More than half the water used in agricultural irrigation never reaches the crop
A new report, "Comprehensive Assessment of the Freshwater Resources of the World," paints a gloomy picture. "Water resources constraints and water degradation are weakening one of the key resource bases on which human society is built.

"There is a steady increase in the number of regions of the world where human demands are outstripping local water supplies, and the resulting water stress is limiting the development, especially of poor societies.

"Due largely to poverty, at least one-fifth of all people do not have access to safe drinking water, and more than one-half of humanity lacks adequate sanitation," the report states.

The picture is expected to become worse by 2025, when world population is estimated to rise from its present 5.7 billion to some 8.3 billion people -- most of whom are expected to live in cities, where water stress is already high.

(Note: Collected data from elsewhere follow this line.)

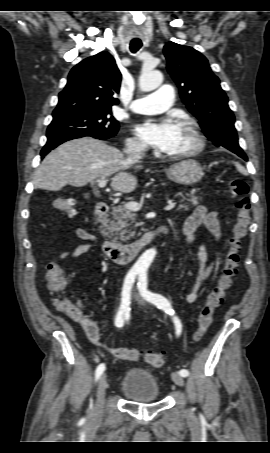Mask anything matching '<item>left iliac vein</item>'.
Returning a JSON list of instances; mask_svg holds the SVG:
<instances>
[{
    "label": "left iliac vein",
    "mask_w": 270,
    "mask_h": 453,
    "mask_svg": "<svg viewBox=\"0 0 270 453\" xmlns=\"http://www.w3.org/2000/svg\"><path fill=\"white\" fill-rule=\"evenodd\" d=\"M134 298L138 302V304H140L142 306L145 305L144 299L138 293H134ZM171 378L176 385H178L180 387L184 386V378L179 373L172 372Z\"/></svg>",
    "instance_id": "4c4485c4"
}]
</instances>
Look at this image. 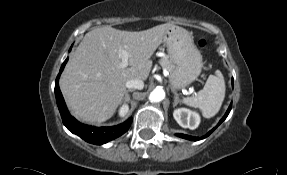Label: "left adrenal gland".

The report adds that increased food production will add to greater water usage, with irrigation already accounting for 70 percent of the water taken from rivers, lakes, and underground sources.

Much of that water is wasted. According to the other Commission report, titled "Global Change and Sustainable Development: Critical Trends," more than half the water used in agricultural irrigation never reaches the crop.

"It doesn't look like the world is going to end in a clap of thunder, but neither does it look that great"
The reports laud improvements in industrialized countries for lowering water wastage, but both reports contend that improvements in water management are not enough to meet the demand for water, expected to rise by 40 percent over the next three decades.

In part, the trends report warns, the present usage levels of water reflect the widespread appreciation of water as a "free good," and could be redressed if governments allocated increased co[t to water. Yet it admits that raising water prices is "a politically daunting step even in the wealthiest countries and currently infeasible in most of the developing world."

Nor is water the only potential crisis area. The trends report notes that energy consumption is expected to double by 2050, leading to potential pollution hazards.

Food productivity trends remain uneven, with food supplies stagnant in South Asia and declining in sub-Saharan Africa. Nearly 840 million people remain hungry worldwide, and the rate of chronic undernourishment has more than doubled in sub-Saharan Africa since 1969, the report says.

Despite that, the report adds, there is still enough food produced at the global level. Between 1961 and 1994, it says, "per capita food supply in developing countries increased by 32 percent and mass famines on the scale seen in the 19th and mid-20th century have not recurred." The ranks of the hungry and undernourished have also fallen over the same period, from 35 percent to 21 percent.

But the report adds that food production will have to double between now and 2050 to meet the rise in population -- a task which several counties, notably China, India, Pakistan and the United States, will likely find harder as their yields from irrigated lands are expected to decline.

"There will be a crisis if no action is taken," says Emily Matthews, one of the authors of the trends report. The food, water and energy use problems, she argues "will affect the health of millions of people and will cost a fortune" if present trends go unchecked.

But Matthews adds that, although the situation is bleak, action to address any potential crises could avert the most severe consequences. "It doesn't look like the world is going to end in a clap of thunder, but neither does it look that great," she says.

"We in the Committee on Sustainable Development are working on the presumption that, on the basis of these facts, governments will respond," Desai contends.

The water and trends reports are to be presented at the Commission's next meeting, to be held here in April, and at a special June session of the U.N. General Assembly that is to explore how far nations have come in meeting environmental commitments made at the 1992 U.N. "Earth Summit" in Rio de Janeiro.

"The session will give the international community an opportunity to take stock," argued U.N. Secretary-General Kofi Annan in a speech this week to the Group of 77 developing nations. Annan said he hoped the session would provide an opportunity to lay out new priorities for commitment to the environment.

The Commission hopes that a priority for the meeting will be to determine a framework for water sharing and water management among nations, Desai says.